All week McKeon has been the swimmer whose blistering speed kicked in just on schedule for these Olympics, but the 27-year-old still had to convert that into a top position on the podium. True to form, she did in brilliant fashion, leading all the way to win Australia’s ninth gold of these Games in 51.96 seconds. In the process she also lowered her own Olympic record and swam to within a quarter-second of the world record.
What mattered most to her was that, after winning two relay golds over the past two Olympics, plus a host of minor medals, she finally had made it to the top. This was her long-awaited first individual Olympic title and she celebrated in typically Emma McKeon’s fashion – which is to say she kept it all pretty much under control.

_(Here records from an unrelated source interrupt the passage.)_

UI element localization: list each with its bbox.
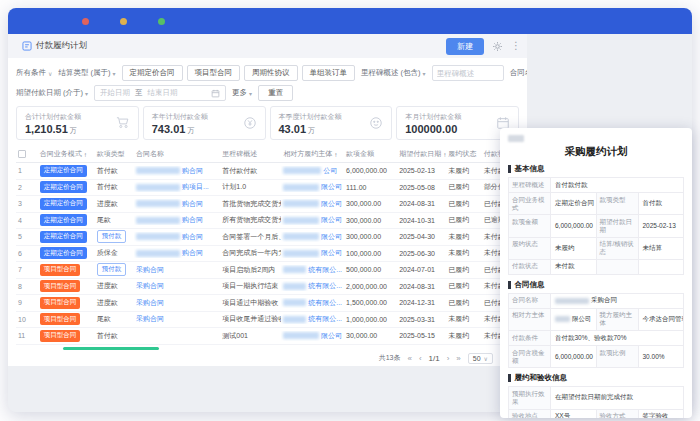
sort-arrow-icon[interactable]: ↑	[84, 151, 87, 158]
sort-arrow-icon[interactable]: ↑	[334, 151, 337, 158]
field-value: 30.00%	[639, 346, 684, 367]
field-value: 定期定价合同	[551, 193, 597, 214]
field-value: 在期望付款日期前完成付款	[551, 387, 683, 408]
settlement-type-options: 定期定价合同项目型合同周期性协议单组装订单	[122, 65, 356, 81]
tab-payment-plan[interactable]: 付款履约计划	[22, 40, 87, 52]
contract-link[interactable]: 购合同	[182, 166, 203, 176]
counterparty-link[interactable]: 公司	[323, 166, 337, 176]
select-all-checkbox[interactable]	[18, 150, 26, 158]
table-row[interactable]: 9项目型合同进度款采购合同项目通过中期验收统有限公...1,500,000.00…	[16, 295, 519, 312]
summary-card-unit: 万	[187, 127, 194, 134]
field-value: 首付款30%、验收款70%	[551, 331, 683, 345]
tab-bar: 付款履约计划 新建 ⋮	[8, 34, 527, 58]
table-row[interactable]: 4定期定价合同尾款购合同所有货物完成交货并验...限公司300,000.0020…	[16, 213, 519, 230]
field-row: 合同业务模式定期定价合同款项类型首付款	[509, 193, 683, 215]
contract-link[interactable]: 购合同	[182, 248, 203, 258]
calendar-icon	[211, 89, 220, 98]
window-zoom-button[interactable]	[158, 18, 165, 25]
contract-link[interactable]: 采购合同	[136, 265, 164, 275]
table-row[interactable]: 6定期定价合同质保金购合同合同完成后一年内无质...限公司100,000.002…	[16, 246, 519, 263]
prev-page-button[interactable]: ‹	[419, 354, 422, 363]
contract-link[interactable]: 购合同	[182, 199, 203, 209]
field-value: 未结算	[639, 238, 684, 259]
page-size-select[interactable]: 50∨	[468, 353, 493, 364]
contract-link[interactable]: 采购合同	[136, 314, 164, 324]
milestone-text: 计划1.0	[220, 182, 281, 192]
field-value: 6,000,000.00	[551, 346, 597, 367]
reset-button[interactable]: 重置	[258, 85, 293, 101]
settlement-type-option[interactable]: 单组装订单	[302, 65, 356, 81]
amount-value: 1,000,000.00	[344, 316, 397, 323]
payment-type: 首付款	[97, 182, 118, 192]
table-row[interactable]: 11项目型合同首付款测试001限公司30,000.002025-05-15未履约…	[16, 328, 519, 345]
document-icon	[22, 41, 32, 51]
table-row[interactable]: 10项目型合同尾款采购合同项目收尾并通过验收统有限公...1,000,000.0…	[16, 312, 519, 329]
field-row: 合同名称采购合同	[509, 294, 683, 309]
date-to-label: 至	[135, 88, 143, 98]
field-label: 付款条件	[509, 331, 551, 345]
counterparty-link[interactable]: 限公司	[321, 248, 342, 258]
counterparty-link[interactable]: 统有限公...	[308, 281, 342, 291]
field-row: 履约状态未履约结算/核销状态未结算	[509, 238, 683, 260]
expected-date: 2024-07-01	[397, 266, 446, 273]
contract-mode-badge: 项目型合同	[40, 313, 81, 325]
contract-link[interactable]: 采购合同	[136, 281, 164, 291]
field-row: 合同含税金额6,000,000.00款项比例30.00%	[509, 346, 683, 367]
column-header: 期望付款日期↑	[397, 149, 446, 159]
all-conditions-dropdown[interactable]: 所有条件∨	[16, 68, 52, 78]
row-index: 1	[16, 167, 38, 174]
summary-card-label: 本年计划付款金额	[152, 112, 208, 122]
tab-label: 付款履约计划	[36, 40, 87, 52]
table-row[interactable]: 1定期定价合同首付款购合同首付款付款公司6,000,000.002025-02-…	[16, 163, 519, 180]
row-index: 6	[16, 250, 38, 257]
settlement-type-option[interactable]: 定期定价合同	[122, 65, 183, 81]
pagination: 共13条 « ‹ 1/1 › » 50∨	[16, 353, 493, 364]
expected-date: 2024-12-31	[397, 299, 446, 306]
more-menu-icon[interactable]: ⋮	[511, 41, 521, 51]
column-header: 合同业务模式↑	[38, 149, 95, 159]
horizontal-scrollbar[interactable]	[63, 347, 159, 350]
contract-link[interactable]: 采购合同	[136, 298, 164, 308]
counterparty-link[interactable]: 限公司	[321, 232, 342, 242]
milestone-filter-label[interactable]: 里程碑概述 (包含)▾	[361, 68, 426, 78]
table-row[interactable]: 5定期定价合同预付款购合同合同签署一个月后、支...限公司300,000.002…	[16, 229, 519, 246]
table-row[interactable]: 8项目型合同进度款采购合同项目一期执行结束统有限公...2,000,000.00…	[16, 279, 519, 296]
next-page-button[interactable]: ›	[447, 354, 450, 363]
expected-date-filter-label[interactable]: 期望付款日期 (介于)▾	[16, 88, 88, 98]
window-minimize-button[interactable]	[120, 18, 127, 25]
contract-link[interactable]: 购项目...	[182, 182, 209, 192]
table-row[interactable]: 7项目型合同预付款采购合同项目启动后2周内统有限公...500,000.0020…	[16, 262, 519, 279]
contract-mode-badge: 定期定价合同	[40, 214, 87, 226]
settlement-type-option[interactable]: 项目型合同	[187, 65, 241, 81]
counterparty-link[interactable]: 统有限公...	[308, 265, 342, 275]
expected-date: 2025-06-30	[397, 250, 446, 257]
milestone-input[interactable]	[432, 65, 504, 81]
counterparty-link[interactable]: 统有限公...	[308, 314, 342, 324]
counterparty-link[interactable]: 限公司	[321, 215, 342, 225]
expected-date: 2025-04-30	[397, 233, 446, 240]
contract-mode-badge: 项目型合同	[40, 330, 81, 342]
table-row[interactable]: 3定期定价合同进度款购合同首批货物完成交货并验...限公司300,000.002…	[16, 196, 519, 213]
counterparty-link[interactable]: 限公司	[321, 182, 342, 192]
counterparty-link[interactable]: 限公司	[321, 331, 342, 341]
contract-link[interactable]: 购合同	[182, 232, 203, 242]
contract-name-filter-label[interactable]: 合同名称▾	[510, 68, 527, 78]
settlement-type-label[interactable]: 结算类型 (属于)▾	[58, 68, 115, 78]
table-row[interactable]: 2定期定价合同首付款购项目...计划1.0限公司111.002025-05-08…	[16, 180, 519, 197]
summary-card: 本年计划付款金额743.01万	[143, 106, 266, 140]
counterparty-link[interactable]: 限公司	[321, 199, 342, 209]
field-label: 付款状态	[509, 260, 551, 274]
performance-status: 未履约	[446, 232, 481, 242]
new-button[interactable]: 新建	[446, 38, 484, 55]
contract-mode-badge: 项目型合同	[40, 297, 81, 309]
contract-link[interactable]: 购合同	[182, 215, 203, 225]
last-page-button[interactable]: »	[456, 354, 460, 363]
date-range-input[interactable]: 开始日期 至 结束日期	[94, 85, 226, 101]
settings-icon[interactable]	[492, 41, 503, 52]
more-filters-button[interactable]: 更多▾	[232, 88, 252, 98]
row-index: 7	[16, 266, 38, 273]
settlement-type-option[interactable]: 周期性协议	[244, 65, 298, 81]
counterparty-link[interactable]: 统有限公...	[308, 298, 342, 308]
window-close-button[interactable]	[82, 18, 89, 25]
first-page-button[interactable]: «	[407, 354, 411, 363]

The only regret Australians had with the result was that McKeon’s victory meant that Cate Campbell’s dream of one day becoming the 100m Freestyle Olympic champion has probably ended. But in the space of 52.52 seconds, she claimed the bronze behind McKeon and exorcised the demons that have pursued her since her self-proclaimed “choke” in the final in Rio five years ago.
McKeon and Campbell had both arrived at this moment with mutually exclusive golds. Assuming the race did not end in a dead-heat – akin to the 2016 Olympic final which ended with Penny Oleksiak of Canada and American Simone Manuel sharing the glory - it was always going to be that one Australia’s woman’s triumph would also be the other’s heartbreak.
Except that Campbell refused to see it that way. Scarcely had the swimmers absorbed the message of the electronic scoreboard than the 29-year-old four-times Olympian threw her arms around McKeon and hugged her tight. “I’m so proud of you,” Campbell told her.
McKeon revealed she had sought help from her sports psychologist to help clear her head of the clutter but, really, it was her venerable coach Michael Bohl who made her realise that she could be so much more than a bit player in relays. “Bohly has coached so many incredible athletes,” McKeon explained. “For him to have that belief in me, I’d be silly not to have faith in myself.”
It seems amazing that a swimmer who almost certainly will become the greatest Australian Olympic medal winner of all time – she now has eight, tying her with Dawn Fraser and butterfly divas Susie O’Neill and Petria Thomas, and just one short of Ian Thorpe and Leisel Jones – should be so shaky in her self-confidence.
Perhaps she can take comfort from the fact that she won the fastest Olympic final in history, with the first five placegetters recording times that would have won every other Olympic title. Or, perhaps, she can be inspired by her own performance in unleashing the second fastest 100m in female swimming history. Or, perhaps closer to home, in becoming the fourth Australian to win the prestigious 100 m freestyle title behind Fanny Durack, Fraser (three times) and Jodie Henry.
Watching on from Wollongong was perhaps the most knowledgeable family group ever to assemble for a race of this magnitude. McKeon’s dad, Ron, was a two-time Olympian, mother Susie was a 1982 Brisbane Commonwealth Games representative, uncle Rob Woodhouse won a bronze medal for Australia at the 1984 Los Angeles Olympics, while brother David has swum for the Dolphins at the last two Olympic Games. It was an anxious wait to see if Emma could do what none of them had ever managed to do, bring home individual gold from the Olympics and brother David spent hours before the race pacing up and down in the backyard.
But then – with what must be said was a minimum of fuss considering the importance of the moment – McKeon delivered.
“She has a beautiful soul,” said her mother Susie. “She is very reserved and goes about her business, working extremely hard. But she wanted that individual gold medal.”